The hemp industry has experienced rapid growth and diversification since the 2018 Farm Bill was passed, owed in part to the plant’s wide range of commercial and medical uses. In fact, the global industrial hemp growing market is projected to reach $10.6 billion by 2025, according to a recent report from Grand View Research. Alongside favorable changes to U.S. laws, the market is also benefiting from increased consumer awareness and demand for hemp-based food, skin care and health supplement products. While this bodes well for greenhouse growers who are just getting into the hemp marketplace, cultivating this crop at scale comes with more than a few challenges.
Identifying Pests in Hemp Greenhouses
Pest control is a top concern for greenhouse operations of all sizes, as a single infestation can significantly impact yields or destroy a full batch of crops. From root aphids and fungus gnats to russet mites, there’s no shortage of hungry insects that hemp growers need to watch for. As pointed out by Greenhouse Grower Magazine, pest control starts with implementing a formal identification system that can help workers recognize signs of a possible outbreak. Since every crop is susceptible to different mite species, it’s important for commercial greenhouses to understand the specific threats they’re likely to face. To that end, here are four common pests hemp growers contend with:
- Hemp russet mites: These near-microscopic mites are host-specific to cannabis plants and are often difficult to detect until crops are already damaged. They typically gain entry to greenhouses by clinging to growers’ clothing and tools, which is why consistent sanitation is crucial. Some of the warning signs include bronzing, blistering and curling leaves.
- Twospotted spider mites: Spider mites are found in a variety of ornamental and vegetable crops, including hemp, and are often difficult to manage due to their ubiquity. As such, greenhouse operations that manage several different crops are often at a higher risk of an infestation. They typically leave behind a thin webbing on leaf surfaces and thrive in hot, dry conditions.
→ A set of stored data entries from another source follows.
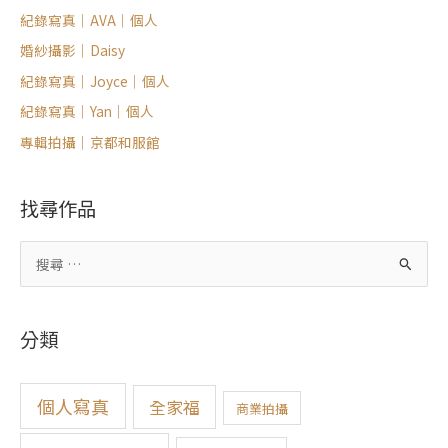
紀錄寫真｜AVA｜個人
婚紗攝影｜Daisy
紀錄寫真｜Joyce｜個人
紀錄寫真｜Yan｜個人
專輯拍攝｜京都和服館
找尋作品
搜
尋
關
分類
鍵
字
:
個人寫真
全家福
商業拍攝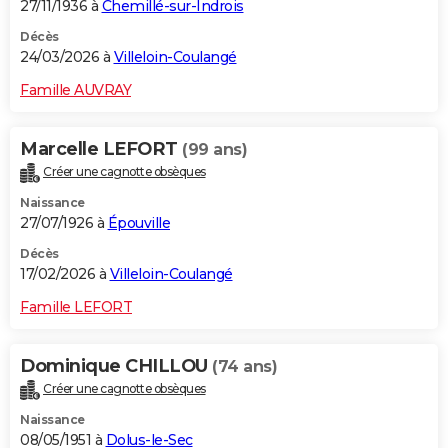
27/11/1936 à
Chemillé-sur-Indrois
Décès
24/03/2026 à
Villeloin-Coulangé
Famille AUVRAY
Marcelle LEFORT
(99 ans)
Créer une cagnotte obsèques
Naissance
27/07/1926 à
Épouville
Décès
17/02/2026 à
Villeloin-Coulangé
Famille LEFORT
Dominique CHILLOU
(74 ans)
Créer une cagnotte obsèques
Naissance
08/05/1951 à
Dolus-le-Sec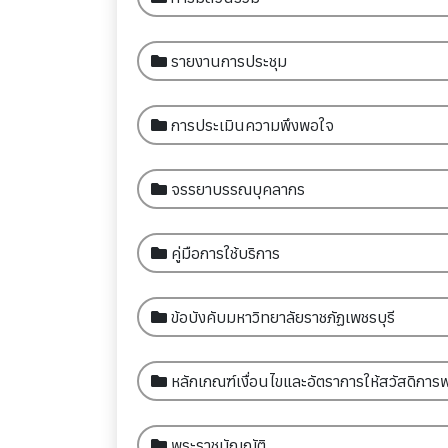
รายงานการประชุม
การประเมินความพึงพอใจ
จรรยาบรรณบุคลากร
คู่มือการใช้บริการ
ข้อบังคับมหาวิทยาลัยราชภัฏเพชรบุรี
หลักเกณฑ์เงื่อนไขและอัตราการให้สวัสดิกา
พระราชบัญญัติ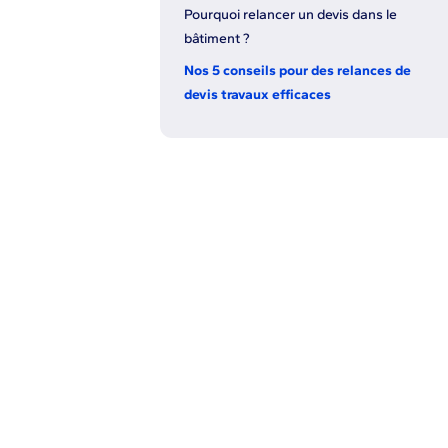
Pourquoi relancer un devis dans le
bâtiment ?
Nos 5 conseils pour des relances de
devis travaux efficaces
- Cannabis aphids: Cannabis aphids are a new challenge for U.S. hemp farmers, as they are less widespread than other pests and concentrated in the western portion of the country. In fact, the Oregon Department of Agriculture had to release a pest alert for cannabis aphids in 2018 to ensure outdoor and greenhouse growers were aware of the risks. These pests can severely stress crops and are a potential vector for plant pathogens. Common warning signs include wilting and yellowing leaves, though these bugs are large enough to be spotted without magnification.
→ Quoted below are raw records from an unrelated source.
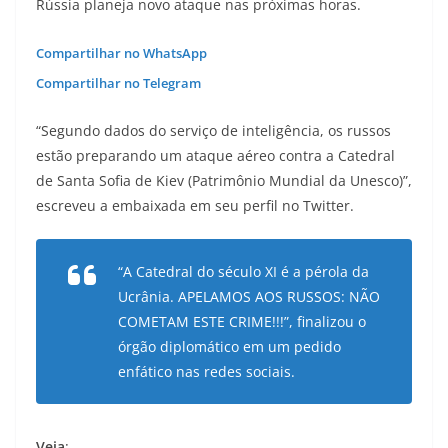
Rússia planeja novo ataque nas próximas horas.
Compartilhar no WhatsApp
Compartilhar no Telegram
“Segundo dados do serviço de inteligência, os russos
estão preparando um ataque aéreo contra a Catedral
de Santa Sofia de Kiev (Patrimônio Mundial da Unesco)”,
escreveu a embaixada em seu perfil no Twitter.
“A Catedral do século XI é a pérola da
Ucrânia. APELAMOS AOS RUSSOS: NÃO
COMETAM ESTE CRIME!!!”, finalizou o
órgão diplomático em um pedido
enfático nas redes sociais.
Veja
: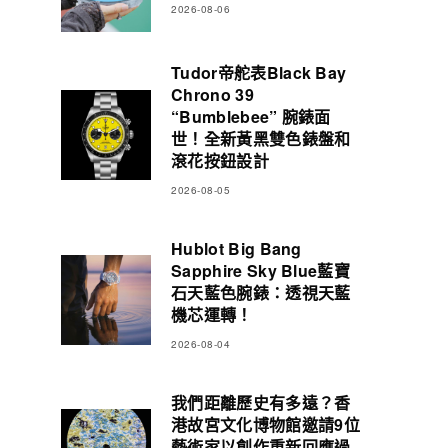
2026-08-06
Tudor帝舵表Black Bay
Chrono 39
“Bumblebee” 腕錶面
世！全新黃黑雙色錶盤和
滾花按鈕設計
2026-08-05
Hublot Big Bang
Sapphire Sky Blue藍寶
石天藍色腕錶：透視天藍
機芯運轉！
2026-08-04
我們距離歷史有多遠？香
港故宮文化博物館邀請9位
藝術家以創作重新回應過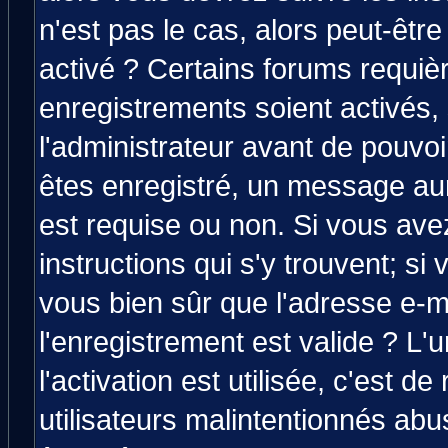
n'est pas le cas, alors peut-êtr
activé ? Certains forums requiè
enregistrements soient activés,
l'administrateur avant de pouvo
êtes enregistré, un message aura
est requise ou non. Si vous avez
instructions qui s'y trouvent; si
vous bien sûr que l'adresse e-m
l'enregistrement est valide ? L'
l'activation est utilisée, c'est d
utilisateurs malintentionnés a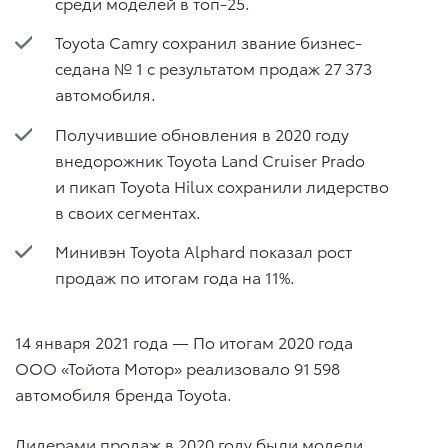
среди моделей в топ-25.
Toyota Camry сохранил звание бизнес-
седана № 1 с результатом продаж 27 373
автомобиля.
Получившие обновления в 2020 году
внедорожник Toyota Land Cruiser Prado
и пикап Toyota Hilux сохранили лидерство
в своих сегментах.
Минивэн Toyota Alphard показал рост
продаж по итогам года на 11%.
14 января 2021 года — По итогам 2020 года
ООО «Тойота Мотор» реализовало 91 598
автомобиля бренда Toyota.
Лидерами продаж в 2020 году были модели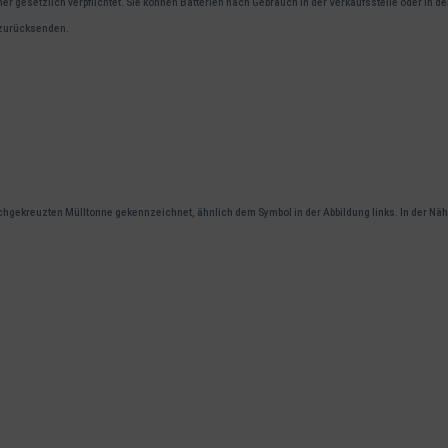
er gesetzlich verpflichtet. Sie können Batterien nach Gebrauch in der Verkaufsstelle oder in
 zurücksenden.
urchgekreuzten Mülltonne gekennzeichnet, ähnlich dem Symbol in der Abbildung links. In der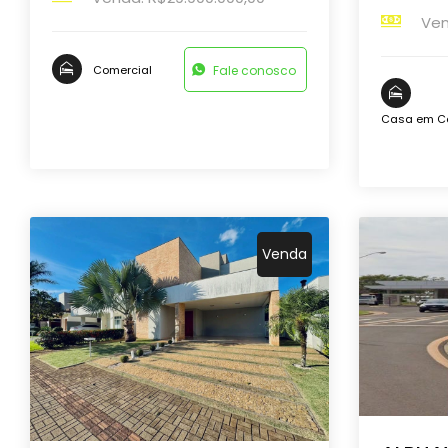
Ven
Fale conosco
Comercial
Casa em C
Venda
- Corn earworms: This species of insect has caused the most damage to hemp growing in Colorado, according to a 2019 article in the Journal of Integrated Pest Management, yet it is widely distributed across all of North America. While corn earworms are primarily an issue for outdoor growers, greenhouse operations can still suffer major losses if they find their way inside. These pests typically appear after hemp plants begin to flower, tunneling their way into buds and developing seeds to lay their larvae.
Keep in mind, different pests are indigenous to different regions, so commercial greenhouses will need to do a bit of research on the insects they’re likely to encounter. For a full list of hemp pest species, check out the University of Colorado’s handy fact sheet.
The Link Between Sanitation and Pest Control
While many hemp growers have started using biological control agents to manage pests, the most direct approach is to practice proper sanitation, according to Greenhouse Grower Magazine. This is because many outbreaks are caused by insects that hitch a ride on hemp growers’ clothing without their knowledge. As such, commercial greenhouses should limit visitors’ access to production areas and require workers to change their clothing after visiting another growing operation. Additionally, all tools should be cleaned with disinfectant before being moved to different crop areas.
When dealing with clones or cuttings, it’s recommended that hemp growers dip their plants in horticultural oil or insecticidal soap to eliminate any lingering pests. Greenhouse growers should also isolate new plants from their main growing area until they can be sure no mites are present. Finally, greenhouses should avoid using their grow facility as a temporary storage space for pet plants and other crops, as this only increases the chances of a cross-host outbreak.